A word-for-word copy of the entries, with images excluded, is the expected answer.

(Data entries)
Segment Open
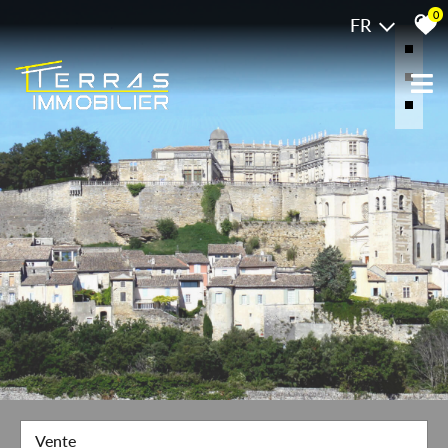
0
FR
Vente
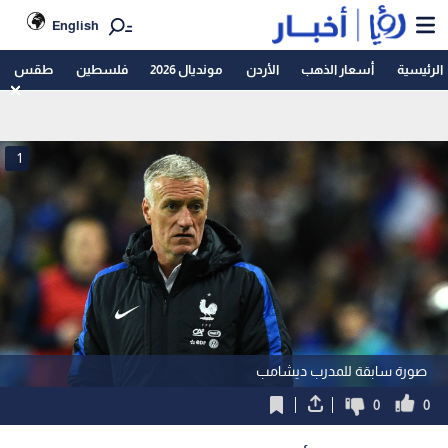
English
الرئيسية
أسعار الذهب
الأردن
مونديال 2026
فلسطين
طقس
1
صورة سابقة للمدرب ديشامب
0
0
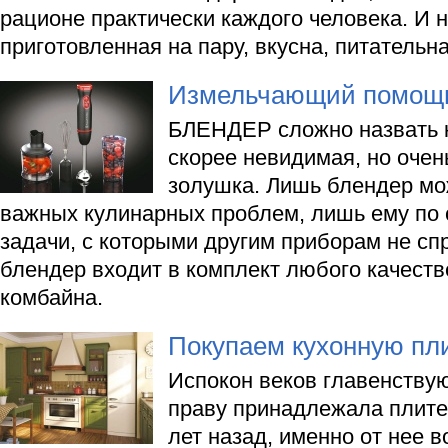
рационе практически каждого человека. И н
приготовленная на пару, вкусна, питательна
Измельчающий помощ
БЛЕНДЕР сложно назвать к
скорее невидимая, но оче
золушка. Лишь блендер мо
важных кулинарных проблем, лишь ему по
задачи, с которыми другим приборам не сп
блендер входит в комплект любого качеств
комбайна.
Покупаем кухонную пл
Испокон веков главенствую
праву принадлежала плите,
лет назад, именно от нее в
Segment Closed
#### OUTPUT BELOW:
0
FR
Vente
English
الرئيسية
أسعار الذهب
الأردن
مونديال 2026
فلسطين
طقس
1
صورة سابقة للمدرب ديشامب
0
0
рационе практически каждого человека. И н
приготовленная на пару, вкусна, питательна
Измельчающий помощ
БЛЕНДЕР сложно назвать к
скорее невидимая, но оче
золушка. Лишь блендер мо
важных кулинарных проблем, лишь ему по
задачи, с которыми другим приборам не сп
блендер входит в комплект любого качеств
комбайна.
Покупаем кухонную пл
Испокон веков главенствую
праву принадлежала плите,
лет назад, именно от нее в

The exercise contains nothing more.